Suppose you have a large mortgage, you are paying off your car and you have $30,000 hanging on your credit card. In other words, you are up to your ear tips in debt. Would it be economically prudent to take on some more?

If you are about to jump from your chair and exclaim "Noooo!", hold your horses and give it a little thought. There is actually good debt and bad debt, and the answer really depends on what you are going to do with it. In the first scenario, you borrow money in order to put yourself in a position that will create a positive cash flow in the future. You could use your debt to increase your education level and pay for a tuition at a respectable college, or you could buy an equipment that would help you start a new business. If all went well, you would soon be able to make enough money to pay off all your debts. In the second scenario, you would use the new debt to merely help cover your living expenses, or worse to pay for some luxury items, like a plasma TV or a vacation in Bermuda. This kind of borrowing would clearly exacerbate your financial predicament and send you on the way to a bankruptcy spiral.

National finances, albeit operating on a scale several orders of magnitude larger, have to obey the same laws of economics, much like all material objects, whether the Earth or a snowball, have to obey the laws of physics. Going into debt may not be a bad thing if you know what you are doing. Republicans like to reminisce that Reagan proved that budget deficits don't matter and that a nation's borrowing power is virtually unlimited. But the reality is not that simple. Nations have to heed what the debt is used for as well, they just have much larger leeway in dealing with consequences.

Contrary to what the Greenspan/Bernanke school of thought would make you believe, money does not grow on trees. It is supposed to represent value. Just because Central Bank can create money out of thin air, does not mean that it can solve all our problems by dunking them in a vat of dough. Just ask Rudolf of Havenstein, one of the Weimar Republic's central bankers, who learned the hard way that you cannot have something for nothing. He controlled the German financial system in the early 1920s when runaway hyperinflation basically wiped out their currency. His undoubtedly good intentions eventually paved the political way for one Adolf Hitler. And we all know where the road paved with good intentions leads to.
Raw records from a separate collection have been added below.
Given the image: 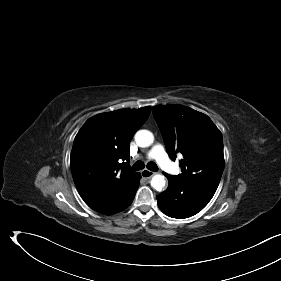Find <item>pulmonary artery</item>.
Masks as SVG:
<instances>
[{
  "label": "pulmonary artery",
  "mask_w": 281,
  "mask_h": 281,
  "mask_svg": "<svg viewBox=\"0 0 281 281\" xmlns=\"http://www.w3.org/2000/svg\"><path fill=\"white\" fill-rule=\"evenodd\" d=\"M148 156L149 158L155 159L163 170L172 174H177L179 172L178 168L168 158L162 145H154Z\"/></svg>",
  "instance_id": "obj_1"
}]
</instances>
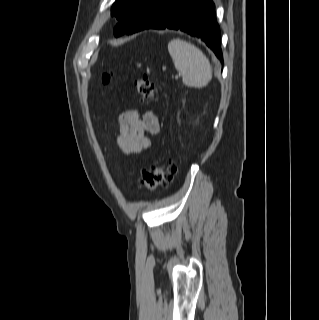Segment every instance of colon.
Masks as SVG:
<instances>
[{"mask_svg":"<svg viewBox=\"0 0 319 320\" xmlns=\"http://www.w3.org/2000/svg\"><path fill=\"white\" fill-rule=\"evenodd\" d=\"M111 75L105 73L102 77L103 82H109ZM137 92L142 99H151L155 89L149 78L143 77L136 81ZM176 172V165L172 161L153 164L150 168L143 171L139 180V187L144 190H155L159 187L168 185Z\"/></svg>","mask_w":319,"mask_h":320,"instance_id":"5ec220e1","label":"colon"}]
</instances>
In the past two years our national debt increased dramatically. That means it is about time for us to start paying very serious attention to how that money is being spent.

We could spend our financial resources on education grants to talented kids from poor neighborhoods, on laboratories developing new generations of materials that the world would love to buy, on upgrading our aging infrastructure (whether introducing fast trains or superconducting grids) to facilitate future economic activity or on reducing our energy needs and steering the whole industry towards alternative and green sources. That would be the good debt. But we could also spend the borrowed funds on supporting overgrown bureaucracies at all levels, on rectifying grave investment mistakes of private banks, on recapitalizing institutions hollowed out by their greedy and incompetent management, or on bankrolling unproductive pork barrel projects, such as building water pipelines to money losing golf courses or funding research of Icelandic Arctic Environment in Viking Era.(*)
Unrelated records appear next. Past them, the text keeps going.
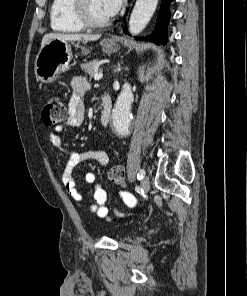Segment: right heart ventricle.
Instances as JSON below:
<instances>
[{"label":"right heart ventricle","mask_w":247,"mask_h":296,"mask_svg":"<svg viewBox=\"0 0 247 296\" xmlns=\"http://www.w3.org/2000/svg\"><path fill=\"white\" fill-rule=\"evenodd\" d=\"M73 0H52L50 26L58 33H77L83 30L73 17Z\"/></svg>","instance_id":"obj_1"}]
</instances>
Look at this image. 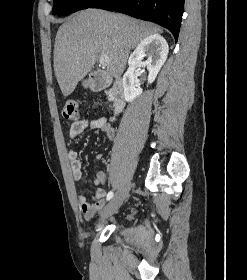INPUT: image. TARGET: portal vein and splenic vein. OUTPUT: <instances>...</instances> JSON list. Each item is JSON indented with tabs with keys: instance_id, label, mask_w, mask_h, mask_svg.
I'll use <instances>...</instances> for the list:
<instances>
[{
	"instance_id": "1",
	"label": "portal vein and splenic vein",
	"mask_w": 247,
	"mask_h": 280,
	"mask_svg": "<svg viewBox=\"0 0 247 280\" xmlns=\"http://www.w3.org/2000/svg\"><path fill=\"white\" fill-rule=\"evenodd\" d=\"M99 63L103 66H107L109 63V57L105 56V55H100L99 57Z\"/></svg>"
}]
</instances>
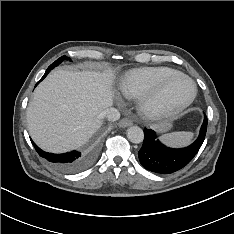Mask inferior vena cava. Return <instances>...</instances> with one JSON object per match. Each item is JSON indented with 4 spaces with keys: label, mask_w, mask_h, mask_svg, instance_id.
Segmentation results:
<instances>
[{
    "label": "inferior vena cava",
    "mask_w": 234,
    "mask_h": 234,
    "mask_svg": "<svg viewBox=\"0 0 234 234\" xmlns=\"http://www.w3.org/2000/svg\"><path fill=\"white\" fill-rule=\"evenodd\" d=\"M100 116L108 121H116L120 118V112L116 108L109 107L103 110Z\"/></svg>",
    "instance_id": "inferior-vena-cava-1"
}]
</instances>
(*) Both of these examples came from the recent stimulus bill. I understand that pork barrel projects serve as important bargaining chips in political maneuvering, but I think it would be entertaining to hear the legislators publicly explain how these projects will contribute to the nascent recovery.

At the end of the day, it is our choice how we use the money we borrow and that choice will determine our economic future. We can either educate our population, modernize the production lines and repay our debt with something of value, or we can follow in the footsteps of Rudolf von Havenstein and annihilate our economy by gradually monetizing our obligations (i.e. paying them off by printing more and more of an increasingly worthless currency).

The report card is not very impressive so far. I hope Paul Volcker will take a hard look at it.